Deliveroo: amende maximale requise et prison avec sursis


JACQUES DEMARTHON / AFP
Paris, France | AFP | mercredi 16/03/2022 - "Tous les avantages de l'employeur"... "sans les inconvénients": la procureure a requis mercredi à Paris la peine maximale de 375.000 euros d'amende à l'encontre de Deliveroo ainsi qu'un an de prison avec sursis contre deux de ses anciens responsables francais.

La plateforme est jugée depuis la semaine dernière devant le tribunal correctionnel de Paris, au côté de trois anciens dirigeants, pour "travail dissimulé", lors d'un premier procès pénal en France de "l'ubérisation" avec comme enjeu le véritable statut de ses livreurs.

Deliveroo est bien responsable d'"une instrumentalisation et d'un détournement de la régulation du travail", dans le but d'organiser une "dissimulation systémique" d'emplois de livreurs qui auraient dû être salariés et non indépendants, a estimé mercredi dans ses réquisitions la procureure Céline Ducournau.

Pour les deux dirigeants successifs de Deliveroo France sur la période concernée, de 2015 à 2017, elle a demandé un an d'emprisonnement avec sursis et 30.000 euros d'amende. Pour un troisième responsable, "simple salarié", elle a souhaité quatre mois d'emprisonnement avec sursis et 10.000 euros d'amende.

La procureure avait commencé par indiquer "regretter" l'absence sur le banc des prévenus de William Shu, grand patron de l'entreprise britannique et "incontestablement" à l'origine du "système".

Une "fraude" ayant pour unique but d'employer "à moindre frais" ses livreurs, et peu importe si certains sont "satisfaits" de ce statut ou se "sentent libres", a souligné la magistrate, en référence à l'un des arguments de Deliveroo pour justifier le statut d'auto-entrepreneur.

Pour Céline Ducournau, lors de la période de 2015 à 2017, le "lien de subordination" était bien établi par un "faisceau d'indices", et ce pour l'"intégralité des livreurs" soit "des milliers de travailleurs".

A l'audience dans une salle bien remplie, notamment de livreurs (plus d'une centaine étant parties civiles), la procureure a listé ces "indices" un par par un, démontrant selon elle qu'il y avait bien "directives", "contrôles et "sanctions" dans la relation entre les livreurs et la start-up.

Selon l'accusation, Deliveroo se présente faussement comme une plateforme de "mise en relation" entre clients, restaurateurs, et livreurs, alors que la livraison est le coeur même de son activité. 
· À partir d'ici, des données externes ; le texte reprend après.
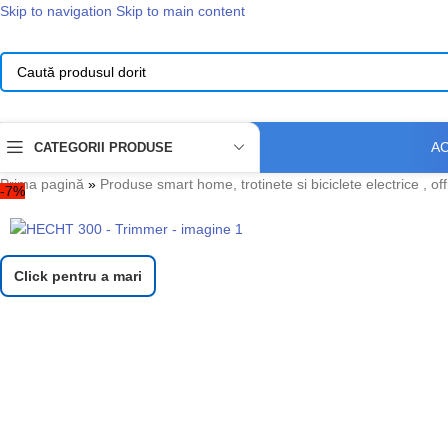
Skip to navigation
Skip to main content
A
CATEGORII PRODUSE
Prima pagină
»
Produse smart home, trotinete si biciclete electrice , of
-7%
Click pentru a mari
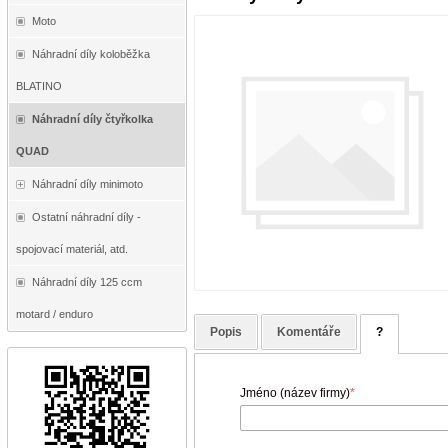
Moto
Náhradní díly koloběžka
BLATINO
Náhradní díly čtyřkolka
QUAD
Náhradní díly minimoto
Ostatní náhradní díly -
spojovací materiál, atd.
Náhradní díly 125 ccm
motard / enduro
Popis
Komentáře
?
Jméno (název firmy)
*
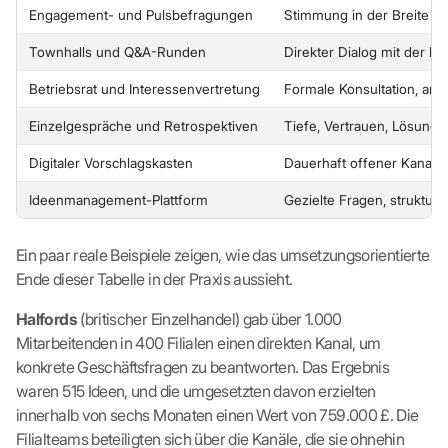
Engagement- und Pulsbefragungen
Stimmung in der Breite 
Townhalls und Q&A-Runden
Direkter Dialog mit der Fü
Betriebsrat und Interessenvertretung
Formale Konsultation, arb
Einzelgespräche und Retrospektiven
Tiefe, Vertrauen, Lösung
Digitaler Vorschlagskasten
Dauerhaft offener Kanal f
Ideenmanagement-Plattform
Gezielte Fragen, struktur
Ein paar reale Beispiele zeigen, wie das umsetzungsorientierte
Ende dieser Tabelle in der Praxis aussieht.
Halfords
(britischer Einzelhandel) gab über 1.000
Mitarbeitenden in 400 Filialen einen direkten Kanal, um
konkrete Geschäftsfragen zu beantworten. Das Ergebnis
waren 515 Ideen, und die umgesetzten davon erzielten
innerhalb von sechs Monaten einen Wert von 759.000 £. Die
Filialteams beteiligten sich über die Kanäle, die sie ohnehin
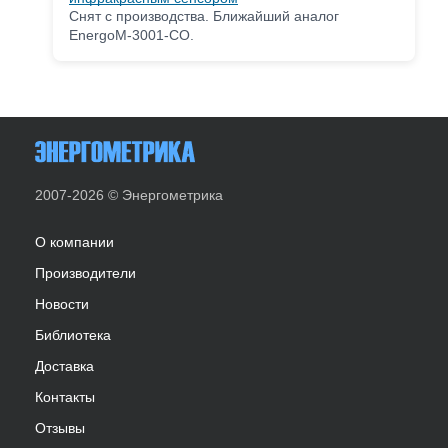
Снят с производства. Ближайший аналог
EnergoM-3001-CO.
2007-2026 © Энергометрика
О компании
Производители
Новости
Библиотека
Доставка
Контакты
Отзывы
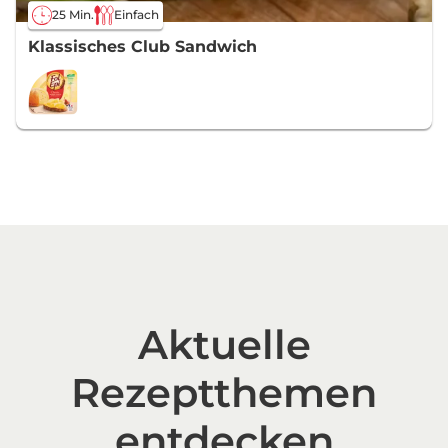
25 Min.
Einfach
Klassisches Club Sandwich
Aktuelle
Rezeptthemen
entdecken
"Il n'y a pas de troisième acteur, Deliveroo ne met le livreur en relation avec personne", a-t-elle tonné. 

L'entreprise "s'engage sur la qualité de la prestation, les délais, il les forme et organise leur intervention", a-t-elle décrit, dénonçant une "fiction juridique".

Elle a évoqué dans son réquisitoire l'envoi régulier de mails rappelant les "règles", de vidéos de formation, l'obligation d'effectuer des "+shifts+ d'essai", qui constituent bien des des "consignes claires".

fonctionnement "Novateur" 

Elle a aussi détaillé le contrôle constant, sur les délais de livraison, les itinéraires choisis, la manière de livrer, "allant parfois jusqu'à vérifier que les livreurs se levaient bien le matin" ou que leur batterie de téléphone était chargée.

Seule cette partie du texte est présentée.